House of Trelawney by Hannah Rothschild is set in 2008 just as the credit crunch hits and it is that which is the catalyst for much of the action which takes place during the story. It’s a novel about one family and their relationships as well as the relationship which many of the characters also have with a woman who is now dead and her daughter who arrives in the story to change many things.
The Trelawney family have a title and an old house and little else. They specialise in falling out with one another so there are family members who haven’t been home for a long time and who don’t engage much with the family. The family members who live in the decaying and rotting house are asset rich but cash poor and their living conditions are uncomfortable to say the least.
As the story progresses we are introduced to new members of the family and one or two others who have relationships with family members. Each of the characters is slightly exaggerated so the story is about people who are not quite real but who are near enough to it for us to be able to identify with them. There is, among others, a batty aunt who is obsessed with research into insects, a decaying aristocrat who lives in the past, an ineffectual father who loses the family money, an intelligent aunt who works in finance and holds a grudge, a mother figure who is much put upon, a young man who is growing into an unfeeling prig and a villainous figure who wants to get his own back for past perceived hurts.
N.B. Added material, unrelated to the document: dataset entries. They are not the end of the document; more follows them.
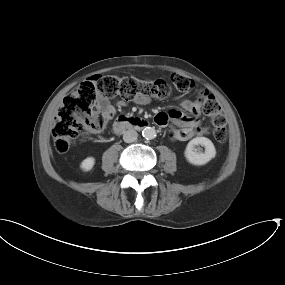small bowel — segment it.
<instances>
[{
	"instance_id": "c3829d8e",
	"label": "small bowel",
	"mask_w": 285,
	"mask_h": 285,
	"mask_svg": "<svg viewBox=\"0 0 285 285\" xmlns=\"http://www.w3.org/2000/svg\"><path fill=\"white\" fill-rule=\"evenodd\" d=\"M136 102L140 104H146L149 102V99L146 97H139L136 99ZM117 105L119 107H123L126 105L124 100H120ZM180 106L190 114L192 117L183 116L178 110L171 109L166 113L168 116V120H171L175 123L179 128H172L170 130V135L180 141H186L194 136H198L203 134L204 132L199 128V119L198 116L200 114V105L191 100H182L180 102ZM96 108L101 113V116L104 120H111L115 113V107L110 103L107 97L98 95L96 98Z\"/></svg>"
}]
</instances>
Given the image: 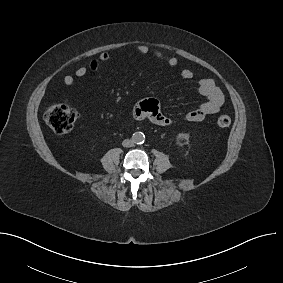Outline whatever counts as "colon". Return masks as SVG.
Returning a JSON list of instances; mask_svg holds the SVG:
<instances>
[{
    "mask_svg": "<svg viewBox=\"0 0 283 283\" xmlns=\"http://www.w3.org/2000/svg\"><path fill=\"white\" fill-rule=\"evenodd\" d=\"M44 118L53 131L66 134L72 130L77 112L67 103H54L45 109ZM217 124L222 128L228 127L231 124V118L223 114L218 117Z\"/></svg>",
    "mask_w": 283,
    "mask_h": 283,
    "instance_id": "5ec220e1",
    "label": "colon"
}]
</instances>
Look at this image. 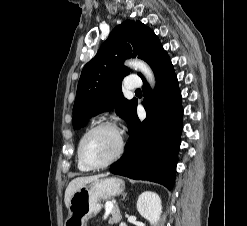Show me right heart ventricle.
Instances as JSON below:
<instances>
[{
	"mask_svg": "<svg viewBox=\"0 0 247 226\" xmlns=\"http://www.w3.org/2000/svg\"><path fill=\"white\" fill-rule=\"evenodd\" d=\"M77 164H78V168L82 171H87L89 170L88 168H86L82 163L81 161L79 160V157H78V161H77Z\"/></svg>",
	"mask_w": 247,
	"mask_h": 226,
	"instance_id": "1",
	"label": "right heart ventricle"
}]
</instances>
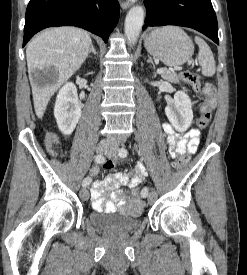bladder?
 <instances>
[{
	"mask_svg": "<svg viewBox=\"0 0 247 275\" xmlns=\"http://www.w3.org/2000/svg\"><path fill=\"white\" fill-rule=\"evenodd\" d=\"M90 222L103 230L129 233L139 226L140 210L135 214H122L97 210L89 216Z\"/></svg>",
	"mask_w": 247,
	"mask_h": 275,
	"instance_id": "bladder-1",
	"label": "bladder"
}]
</instances>
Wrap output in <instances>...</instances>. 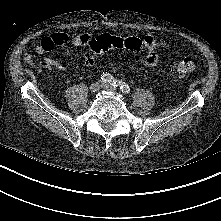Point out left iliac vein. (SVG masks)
Masks as SVG:
<instances>
[{"instance_id":"left-iliac-vein-1","label":"left iliac vein","mask_w":221,"mask_h":221,"mask_svg":"<svg viewBox=\"0 0 221 221\" xmlns=\"http://www.w3.org/2000/svg\"><path fill=\"white\" fill-rule=\"evenodd\" d=\"M103 87L108 90V91H111V92H116V88L110 84H103Z\"/></svg>"}]
</instances>
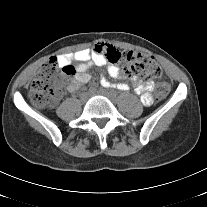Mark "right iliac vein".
<instances>
[{"label": "right iliac vein", "mask_w": 207, "mask_h": 207, "mask_svg": "<svg viewBox=\"0 0 207 207\" xmlns=\"http://www.w3.org/2000/svg\"><path fill=\"white\" fill-rule=\"evenodd\" d=\"M92 90H95V89H94V88H91L90 91L92 92ZM87 97H88V94H85V93L82 94V95L80 96V101L84 103V102L86 101Z\"/></svg>", "instance_id": "obj_1"}]
</instances>
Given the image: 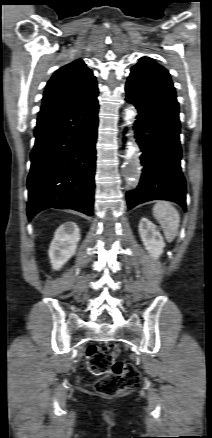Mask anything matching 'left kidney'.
Masks as SVG:
<instances>
[{
  "mask_svg": "<svg viewBox=\"0 0 212 438\" xmlns=\"http://www.w3.org/2000/svg\"><path fill=\"white\" fill-rule=\"evenodd\" d=\"M139 234L150 255L154 259L159 258L163 253L165 242L156 225L147 218H142L139 223Z\"/></svg>",
  "mask_w": 212,
  "mask_h": 438,
  "instance_id": "obj_1",
  "label": "left kidney"
}]
</instances>
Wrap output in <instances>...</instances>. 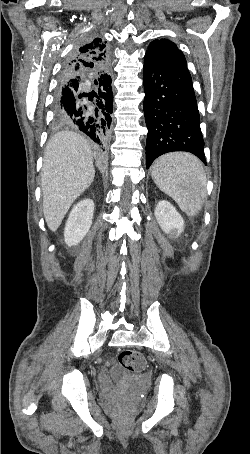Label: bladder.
Instances as JSON below:
<instances>
[{"instance_id":"31cf9c89","label":"bladder","mask_w":250,"mask_h":454,"mask_svg":"<svg viewBox=\"0 0 250 454\" xmlns=\"http://www.w3.org/2000/svg\"><path fill=\"white\" fill-rule=\"evenodd\" d=\"M113 376H114L115 378H122V377H123L122 373H120V372H118V371H114V372H113Z\"/></svg>"}]
</instances>
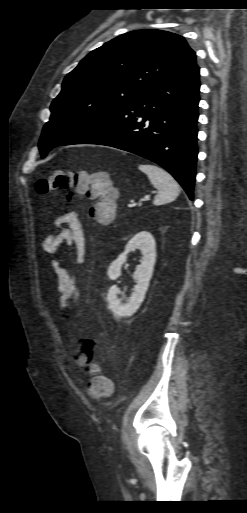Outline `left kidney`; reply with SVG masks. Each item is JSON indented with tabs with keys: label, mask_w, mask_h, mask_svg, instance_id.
I'll list each match as a JSON object with an SVG mask.
<instances>
[{
	"label": "left kidney",
	"mask_w": 247,
	"mask_h": 513,
	"mask_svg": "<svg viewBox=\"0 0 247 513\" xmlns=\"http://www.w3.org/2000/svg\"><path fill=\"white\" fill-rule=\"evenodd\" d=\"M139 249L143 255L141 264L136 267L133 278L136 280L134 292L127 303H121L117 298L119 289L116 285L110 287L107 293L108 308L115 318L132 316L140 307L148 289L156 261V242L146 231L137 233L126 245L125 251L113 261L108 269V276L116 280L121 275V267L127 260V254Z\"/></svg>",
	"instance_id": "left-kidney-1"
}]
</instances>
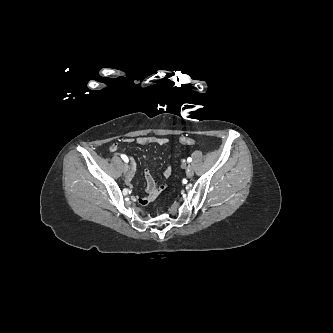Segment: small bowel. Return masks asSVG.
<instances>
[{"label": "small bowel", "instance_id": "c3829d8e", "mask_svg": "<svg viewBox=\"0 0 333 333\" xmlns=\"http://www.w3.org/2000/svg\"><path fill=\"white\" fill-rule=\"evenodd\" d=\"M128 141H134L138 145H147V144H156L159 146H165L168 143V140L164 137L158 136V137H146V136H140L135 139H128ZM118 149L117 144H112L110 146V151L115 152ZM135 171L134 161L132 159V165L130 168L129 173L127 174L126 180L127 182H131L133 175ZM171 167H167L164 171V176L166 178H169L171 176ZM145 179H146V188H147V196L140 197L138 199L139 203L141 205H148L153 200L156 199V197L164 190V185H158L155 180L153 179L150 171L146 169L145 171Z\"/></svg>", "mask_w": 333, "mask_h": 333}]
</instances>
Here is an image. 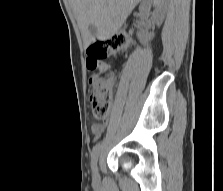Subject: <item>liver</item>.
<instances>
[{
    "label": "liver",
    "mask_w": 223,
    "mask_h": 191,
    "mask_svg": "<svg viewBox=\"0 0 223 191\" xmlns=\"http://www.w3.org/2000/svg\"><path fill=\"white\" fill-rule=\"evenodd\" d=\"M141 0H71L73 12L86 47L96 38L105 40L116 34ZM89 25L96 27L95 35Z\"/></svg>",
    "instance_id": "1"
}]
</instances>
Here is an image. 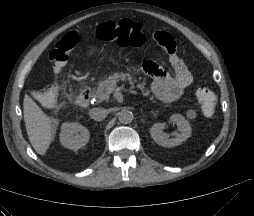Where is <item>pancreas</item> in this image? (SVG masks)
<instances>
[{
  "label": "pancreas",
  "mask_w": 254,
  "mask_h": 216,
  "mask_svg": "<svg viewBox=\"0 0 254 216\" xmlns=\"http://www.w3.org/2000/svg\"><path fill=\"white\" fill-rule=\"evenodd\" d=\"M133 77L129 74H113L109 76L106 80L101 81L98 84V87L96 90H94V97L97 99L98 102H102L104 100H108L110 90H114L116 88V84L119 80H128L129 83L134 86ZM135 82H138L135 80ZM137 87L142 91L144 96H149L150 91L145 89V86L143 83L138 82ZM150 99L153 103H156L154 101V97L151 96Z\"/></svg>",
  "instance_id": "pancreas-1"
}]
</instances>
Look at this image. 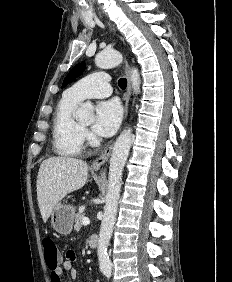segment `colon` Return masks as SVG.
<instances>
[{
	"label": "colon",
	"instance_id": "1",
	"mask_svg": "<svg viewBox=\"0 0 232 282\" xmlns=\"http://www.w3.org/2000/svg\"><path fill=\"white\" fill-rule=\"evenodd\" d=\"M42 245L46 265L51 271H54L60 266L61 262V256L57 245L51 238H44Z\"/></svg>",
	"mask_w": 232,
	"mask_h": 282
}]
</instances>
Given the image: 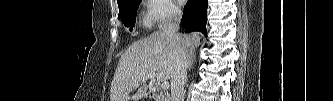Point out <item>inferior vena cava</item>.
Returning a JSON list of instances; mask_svg holds the SVG:
<instances>
[{"label":"inferior vena cava","instance_id":"1","mask_svg":"<svg viewBox=\"0 0 333 101\" xmlns=\"http://www.w3.org/2000/svg\"><path fill=\"white\" fill-rule=\"evenodd\" d=\"M181 17L180 10H172L168 19L159 25V29L168 37L175 61L171 77V101H184V86L187 79L188 53L178 34Z\"/></svg>","mask_w":333,"mask_h":101}]
</instances>
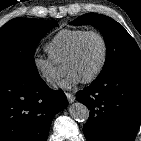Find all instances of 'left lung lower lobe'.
<instances>
[{"label": "left lung lower lobe", "mask_w": 141, "mask_h": 141, "mask_svg": "<svg viewBox=\"0 0 141 141\" xmlns=\"http://www.w3.org/2000/svg\"><path fill=\"white\" fill-rule=\"evenodd\" d=\"M76 98L91 111L83 126L88 141H134L141 123V70L97 79Z\"/></svg>", "instance_id": "1"}]
</instances>
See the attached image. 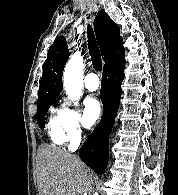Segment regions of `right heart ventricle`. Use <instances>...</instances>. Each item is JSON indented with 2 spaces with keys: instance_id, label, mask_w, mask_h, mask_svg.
<instances>
[{
  "instance_id": "1",
  "label": "right heart ventricle",
  "mask_w": 178,
  "mask_h": 195,
  "mask_svg": "<svg viewBox=\"0 0 178 195\" xmlns=\"http://www.w3.org/2000/svg\"><path fill=\"white\" fill-rule=\"evenodd\" d=\"M48 134L56 145H64L67 141L62 127L61 112L53 114L47 124Z\"/></svg>"
}]
</instances>
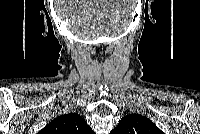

The story is well constructed and you watch the family relationships break and reform as events unfold. I didn’t really like any of the people, possibly because they didn’t seem real to me and more like caricatures. Because I didn’t like them I didn’t really care what happened to them and thus I wasn’t invested in the story. This is a pity because a large number of people seem to have loved this book and found it very funny. In the end I think what caused me not to engage with the story was that I was being asked to sympathise with people who have a title and large house they did nothing to deserve and who had lost their money through ineptitude – I found it very hard to care about this.